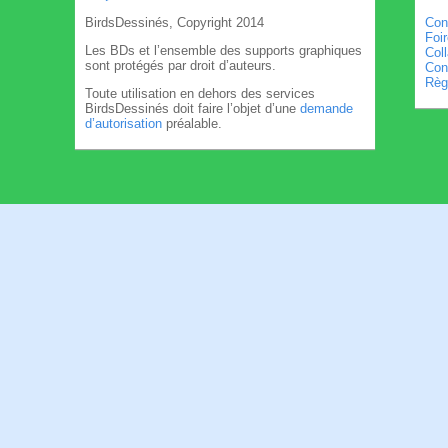
BirdsDessinés, Copyright 2014
Con
Foi
Les BDs et l’ensemble des supports graphiques
Col
sont protégés par droit d’auteurs.
Cond
Règl
Toute utilisation en dehors des services
BirdsDessinés doit faire l’objet d’une
demande
d’autorisation
préalable.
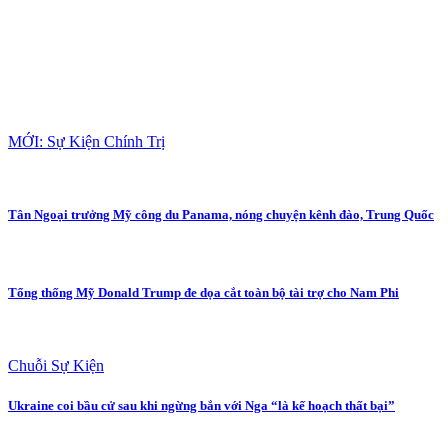
MỚI: Sự Kiện Chính Trị
Tân Ngoại trưởng Mỹ công du Panama, nóng chuyện kênh đào, Trung Quốc
Tổng thống Mỹ Donald Trump đe dọa cắt toàn bộ tài trợ cho Nam Phi
Chuỗi Sự Kiện
Ukraine coi bầu cử sau khi ngừng bắn với Nga “là kế hoạch thất bại”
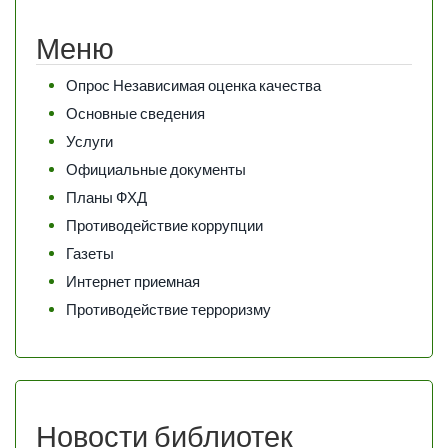
Меню
Опрос Независимая оценка качества
Основные сведения
Услуги
Официальные документы
Планы ФХД
Противодействие коррупции
Газеты
Интернет приемная
Противодействие терроризму
Новости библиотек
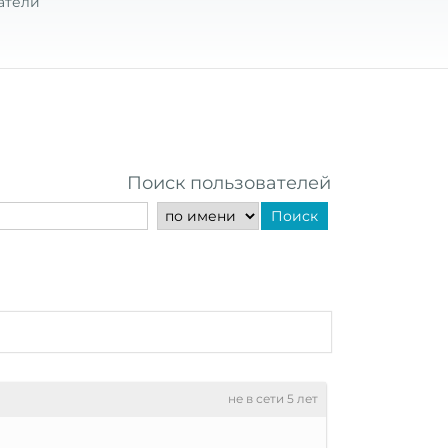
атели
Поиск пользователей
Поиск
не в сети 5 лет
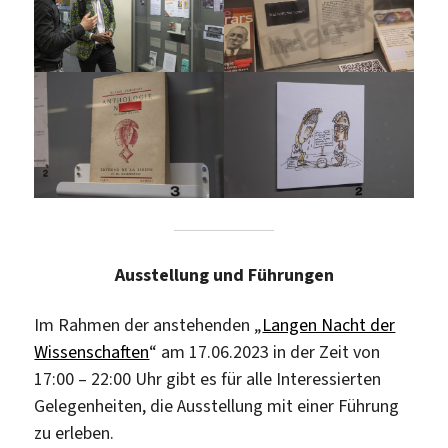
Ausstellung und Führungen
Im Rahmen der anstehenden „
Langen Nacht der
Wissenschaften
“ am 17.06.2023 in der Zeit von
17:00 – 22:00 Uhr gibt es für alle Interessierten
Gelegenheiten, die Ausstellung mit einer Führung
zu erleben.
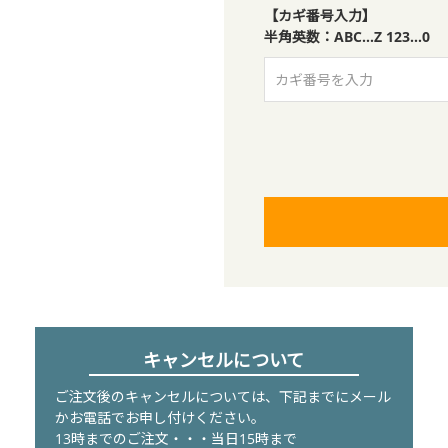
【カギ番号入力】
半角英数：ABC…Z 123…0
キャンセルについて
ご注文後のキャンセルについては、下記までにメール
かお電話でお申し付けください。
13時までのご注文・・・当日15時まで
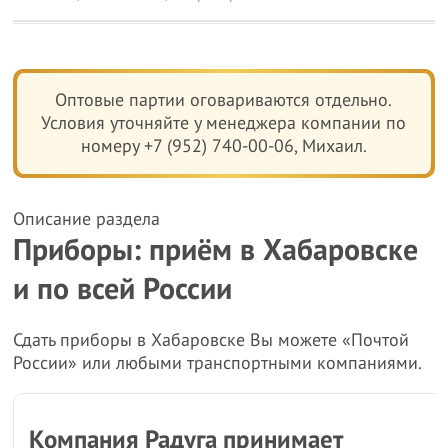
Оптовые партии оговариваются отдельно.
Условия уточняйте у менеджера компании по
номеру +7 (952) 740-00-06, Михаил.
Описание раздела
Приборы: приём в Хабаровске
и по всей России
Сдать приборы в Хабаровске Вы можете «Почтой
России» или любыми транспортными компаниями.
Компания Радуга принимает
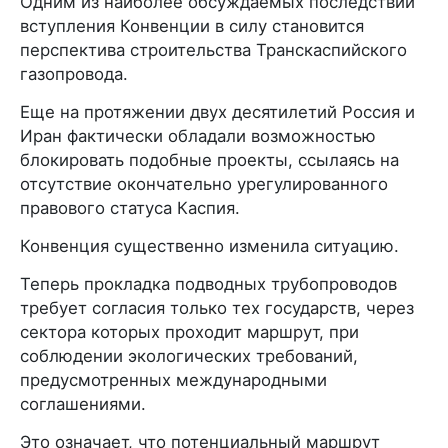
Одним из наиболее обсуждаемых последствий
вступления Конвенции в силу становится
перспектива строительства Транскаспийского
газопровода.
Еще на протяжении двух десятилетий Россия и
Иран фактически обладали возможностью
блокировать подобные проекты, ссылаясь на
отсутствие окончательно урегулированного
правового статуса Каспия.
Конвенция существенно изменила ситуацию.
Теперь прокладка подводных трубопроводов
требует согласия только тех государств, через
сектора которых проходит маршрут, при
соблюдении экологических требований,
предусмотренных международными
соглашениями.
Это означает, что потенциальный маршрут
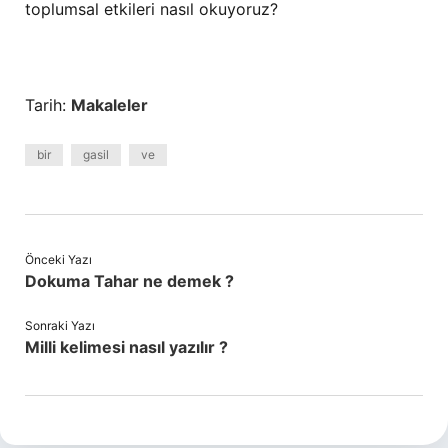
toplumsal etkileri nasıl okuyoruz?
Tarih:
Makaleler
bir
gasil
ve
Önceki Yazı
Dokuma Tahar ne demek ?
Sonraki Yazı
Milli kelimesi nasıl yazılır ?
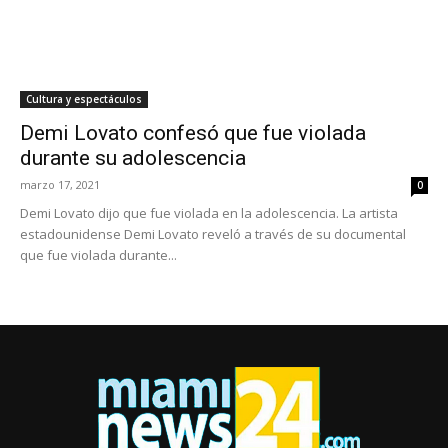
Cultura y espectáculos
Demi Lovato confesó que fue violada
durante su adolescencia
marzo 17, 2021
0
Demi Lovato dijo que fue violada en la adolescencia. La artista
estadounidense Demi Lovato reveló a través de su documental
que fue violada durante...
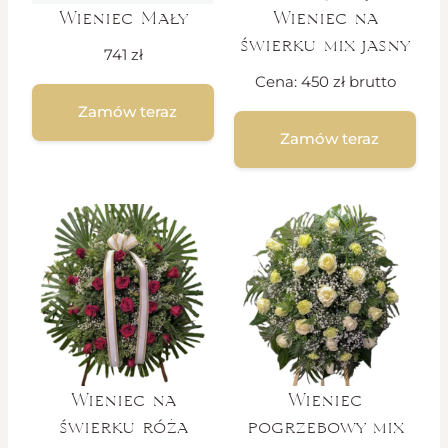
Wieniec Mały
Wieniec na
świerku mix jasny
741
zł
Cena:
450
zł
brutto
Zamów teraz
Zamów teraz
Wieniec na
Wieniec
świerku róża
pogrzebowy mix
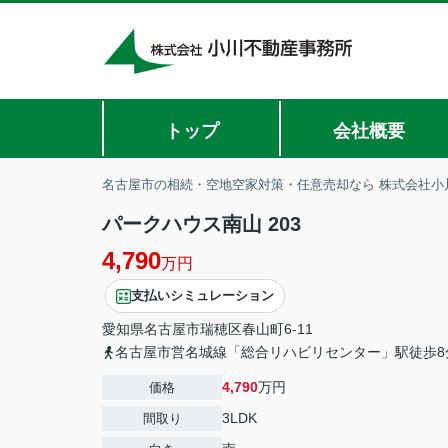
トップ
会社概要
名古屋市の相続・空地空家対策・任意売却なら 株式会社小
パークハウス南山 203
4,790
万円
支払いシミュレーション
愛知県
名古屋市瑞穂区
春山町
6-11
名古屋市営名城線「総合リハビリセンター」駅徒歩8
4,790
万円
価格
3LDK
間取り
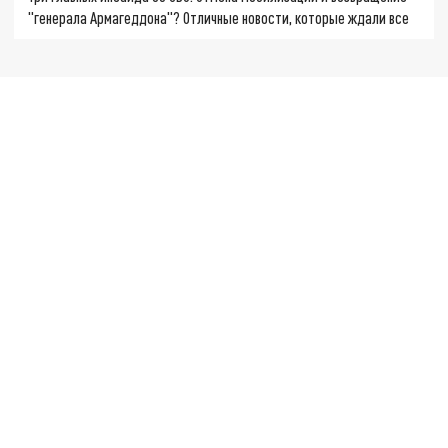
"генерала Армагеддона"? Отличные новости, которые ждали все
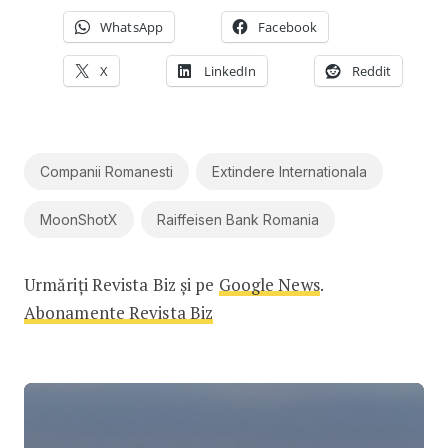
WhatsApp
Facebook
X
LinkedIn
Reddit
Companii Romanesti
Extindere Internationala
MoonShotX
Raiffeisen Bank Romania
Urmăriți Revista Biz și pe
Google News
.
Abonamente Revista Biz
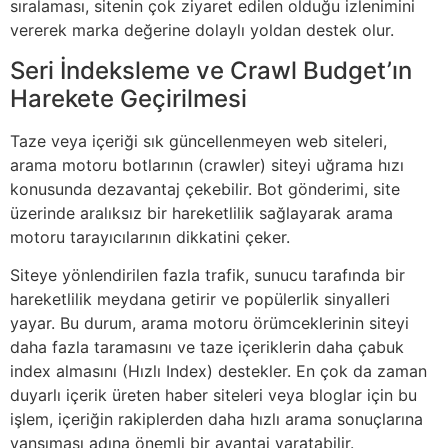
sıralaması, sitenin çok ziyaret edilen olduğu izlenimini
vererek marka değerine dolaylı yoldan destek olur.
Seri İndeksleme ve Crawl Budget’ın
Harekete Geçirilmesi
Taze veya içeriği sık güncellenmeyen web siteleri,
arama motoru botlarının (crawler) siteyi uğrama hızı
konusunda dezavantaj çekebilir. Bot gönderimi, site
üzerinde aralıksız bir hareketlilik sağlayarak arama
motoru tarayıcılarının dikkatini çeker.
Siteye yönlendirilen fazla trafik, sunucu tarafında bir
hareketlilik meydana getirir ve popülerlik sinyalleri
yayar. Bu durum, arama motoru örümceklerinin siteyi
daha fazla taramasını ve taze içeriklerin daha çabuk
index almasını (Hızlı Index) destekler. En çok da zaman
duyarlı içerik üreten haber siteleri veya bloglar için bu
işlem, içeriğin rakiplerden daha hızlı arama sonuçlarına
yansıması adına önemli bir avantaj yaratabilir.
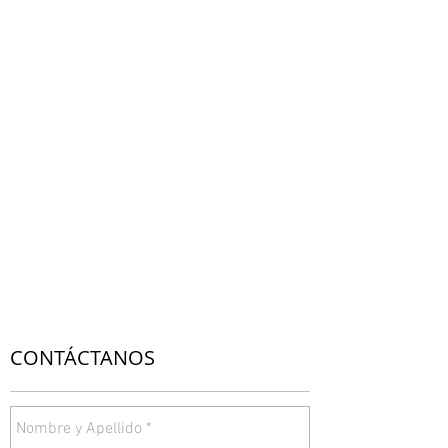
crecer en cada etapa dentro
del proceso de su evolución]
CONTÁCTANOS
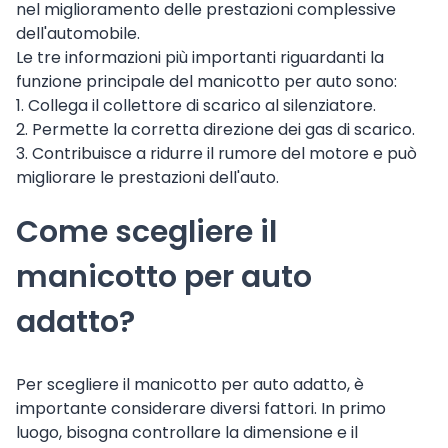
nel miglioramento delle prestazioni complessive
dell'automobile.
Le tre informazioni più importanti riguardanti la
funzione principale del manicotto per auto sono:
1. Collega il collettore di scarico al silenziatore.
2. Permette la corretta direzione dei gas di scarico.
3. Contribuisce a ridurre il rumore del motore e può
migliorare le prestazioni dell'auto.
Come scegliere il
manicotto per auto
adatto?
Per scegliere il manicotto per auto adatto, è
importante considerare diversi fattori. In primo
luogo, bisogna controllare la dimensione e il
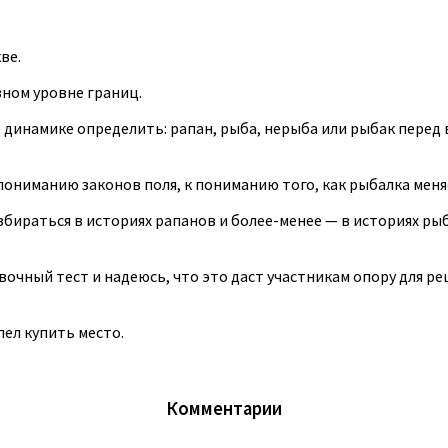
ве.
зном уровне границ.
 динамике определить: рапан, рыба, нерыба или рыбак перед 
пониманию законов поля, к пониманию того, как рыбалка меня
азбираться в историях рапанов и более-менее — в историях р
чный тест и надеюсь, что это даст участникам опору для ре
ел купить место.
Комментарии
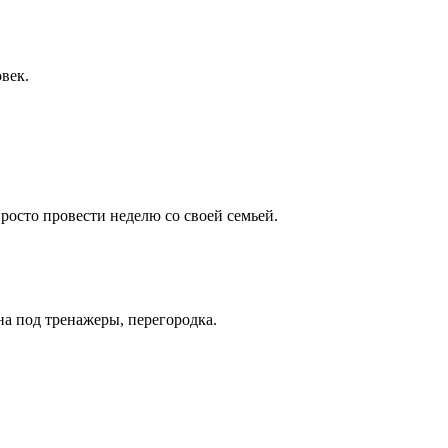
век.
росто провести неделю со своей семьей.
а под тренажеры, перегородка.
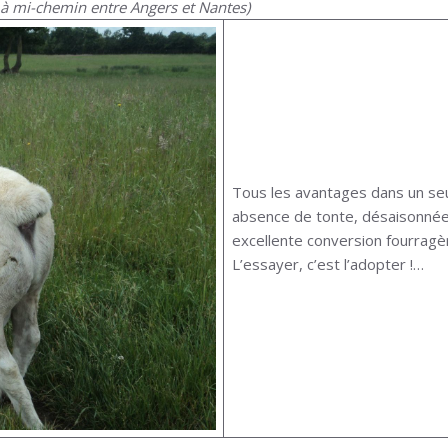
à mi-chemin entre Angers et Nantes)
Tous les avantages dans un seu
absence de tonte, désaisonnée n
excellente conversion fourragè
L’essayer, c’est l’adopter !…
....................
▶ _Exercise brief_:
When the entries above show the word "Lovato" in a line, copy that line out.

▶ _Response to this exercise_:
Demi Lovato confesó que fue violada
Demi Lovato dijo que fue violada en la adolescencia. La artista
estadounidense Demi Lovato reveló a través de su documental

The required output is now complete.